Em Almada Negreiros, o desenho atravessa tudo e está antes de tudo, na linha inaugurada pelo Renascimento. Não obstante, ele lhe dê mais importância do que à escrita, à pintura em tela ou a fresco, aos grandes painéis em azulejo ou às tapeçarias, aos objetos de cena, aos figurinos, aos vitrais, aos trabalhos gráficos, aos desenhos pequeninos que faz em qualquer papel que encontre e em qualquer lado. Almada parece ser tudo em simultâneo.

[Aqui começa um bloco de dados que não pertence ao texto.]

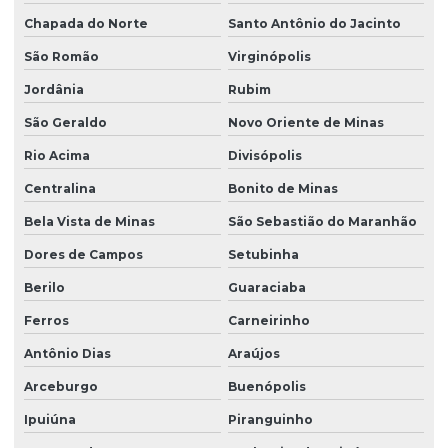
Chapada do Norte
Santo Antônio do Jacinto
São Romão
Virginópolis
Jordânia
Rubim
São Geraldo
Novo Oriente de Minas
Rio Acima
Divisópolis
Centralina
Bonito de Minas
Bela Vista de Minas
São Sebastião do Maranhão
Dores de Campos
Setubinha
Berilo
Guaraciaba
Ferros
Carneirinho
Antônio Dias
Araújos
Arceburgo
Buenópolis
Ipuiúna
Piranguinho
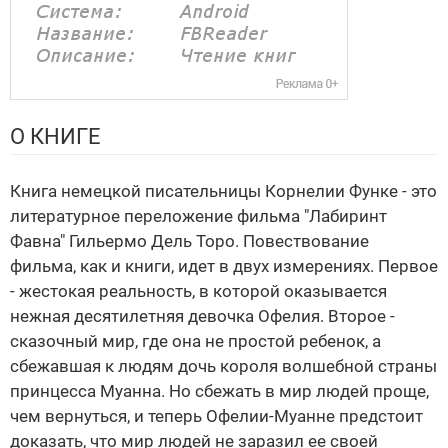
О КНИГЕ
Книга немецкой писательницы Корнелии Функе - это
литературное переложение фильма "Лабиринт
Фавна" Гильермо Дель Торо. Повествование
фильма, как и книги, идет в двух измерениях. Первое
- жестокая реальность, в которой оказывается
нежная десятилетняя девочка Офелия. Второе -
сказочный мир, где она не простой ребенок, а
сбежавшая к людям дочь короля волшебной страны
принцесса Муанна. Но сбежать в мир людей проще,
чем вернуться, и теперь Офелии-Муанне предстоит
доказать, что мир людей не заразил ее своей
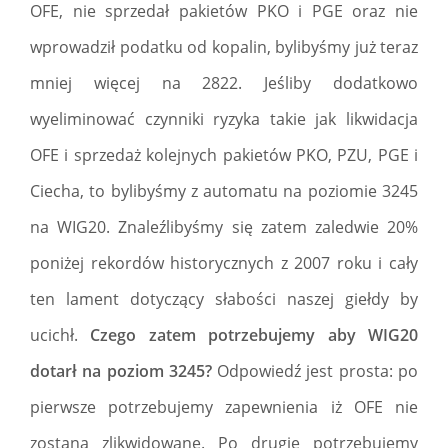
OFE, nie sprzedał pakietów PKO i PGE oraz nie
wprowadził podatku od kopalin, bylibyśmy już teraz
mniej więcej na 2822. Jeśliby dodatkowo
wyeliminować czynniki ryzyka takie jak likwidacja
OFE i sprzedaż kolejnych pakietów PKO, PZU, PGE i
Ciecha, to bylibyśmy z automatu na poziomie 3245
na WIG20. Znaleźlibyśmy się zatem zaledwie 20%
poniżej rekordów historycznych z 2007 roku i cały
ten lament dotyczący słabości naszej giełdy by
ucichł.
Czego zatem potrzebujemy aby WIG20
dotarł na poziom 3245?
Odpowiedź jest prosta: po
pierwsze potrzebujemy zapewnienia iż OFE nie
zostaną zlikwidowane. Po drugie potrzebujemy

Companheiro dos modernistas da Brasileira – Fernando Pessoa, Mário Sá-Carneiro, Amadeo de Souza Cardoso e Santa Rita Pintor – assina capas de livros e publicações como Manifesto Anti-Dantas; K4, O Quadrado Azul; Portugal Futurista. Em 1919, parte para Paris, onde vive um ano em condições muito precárias, regressando para sair de novo, anos mais tarde, desta vez para Madrid (1927-1932), onde trabalha muito e tem a seu lado Ione Mignoni, a italiana filha de um cenógrafo e de uma cantora de ópera e que, até ao fim, terá falado de Almada como o grande amor da sua vida. No regresso, está instituído o Estado Novo e, com ele, vem uma proposta de integração das artes defendida desde o início do século pela Bauhaus e, antes dela, pelo Arts & Crafts da Inglaterra da 2.ª metade do século XIX. “Desta integração”, diz Mariana Pinto dos Santos, “Almada tira a ideia de que a modernidade tem de estar em tudo na vida, que o moderno não é um movimento a que se pertence – é o que se faz, é o que se é”.
Ora, o Estado Novo do Portugal de Salazar, como a Alemanha nazi de Hitler e a Itália fascista de Mussolini, tem um forte desejo de modernidade. Porém, o facto de Almada ter participado em exposições promovidas pelo Secretariado de Propaganda Nacional (mais tarde Secretariado Nacional de Informação) do também modernista António Ferro (o paladino da propaganda do regime) e de ter aceitado várias encomendas para obras públicas – gares marítimas, liceus, universidades – não significa que fosse um artista alinhado com o regime. Aliás, entre 1932 e 1937, escreveu um conjunto de textos em que contestava frontalmente a política de Ferro e a sua visão do modernismo, proclamando a liberdade do artista. E, em 1936, participou na exposição dos artistas independentes ao lado de António Pedro, de Vieira da Silva, de Mário Eloy e da própria Sarah Affonso [com quem se casara em 1934]. Sentindo o fechamento quando regressa de Madrid, manifestou-se contra ele. Ferro admirava Mussolini, mas respeitava o Almada e sabia que não podia entrar em ruptura com ele. Caraterizou-o, logo em 1921, no Diário de Lisboa:
“José de Amada Negreiros faz tudo o que quer, é o grande saltimbanco da arte moderna portuguesa (...). A arte é para Almada Negreiros uma vitrina de brinquedos. Dá corda a este, dá corda àquele – mas não se decide por nenhum... Almada não se decide por nenhuma arte, toda a arte, contudo, se decidiu por ele.”.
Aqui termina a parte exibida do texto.